WHAT THE TASK REQUIRES: Every line below that holds the string "Website" should be copied.

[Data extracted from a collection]
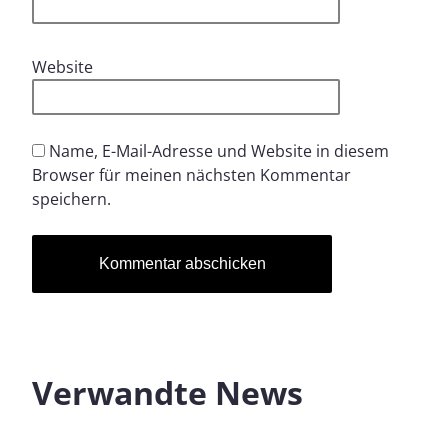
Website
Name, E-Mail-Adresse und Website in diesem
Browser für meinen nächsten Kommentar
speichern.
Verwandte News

--

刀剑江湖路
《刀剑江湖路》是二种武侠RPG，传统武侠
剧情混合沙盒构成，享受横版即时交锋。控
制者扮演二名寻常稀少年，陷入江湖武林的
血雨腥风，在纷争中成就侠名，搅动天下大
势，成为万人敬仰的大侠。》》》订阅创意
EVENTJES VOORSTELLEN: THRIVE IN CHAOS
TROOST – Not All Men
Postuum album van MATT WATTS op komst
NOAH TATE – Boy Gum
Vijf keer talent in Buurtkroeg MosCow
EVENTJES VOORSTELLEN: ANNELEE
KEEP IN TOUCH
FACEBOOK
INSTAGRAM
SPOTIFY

ANSWER AREA:
Website
Name, E-Mail-Adresse und Website in diesem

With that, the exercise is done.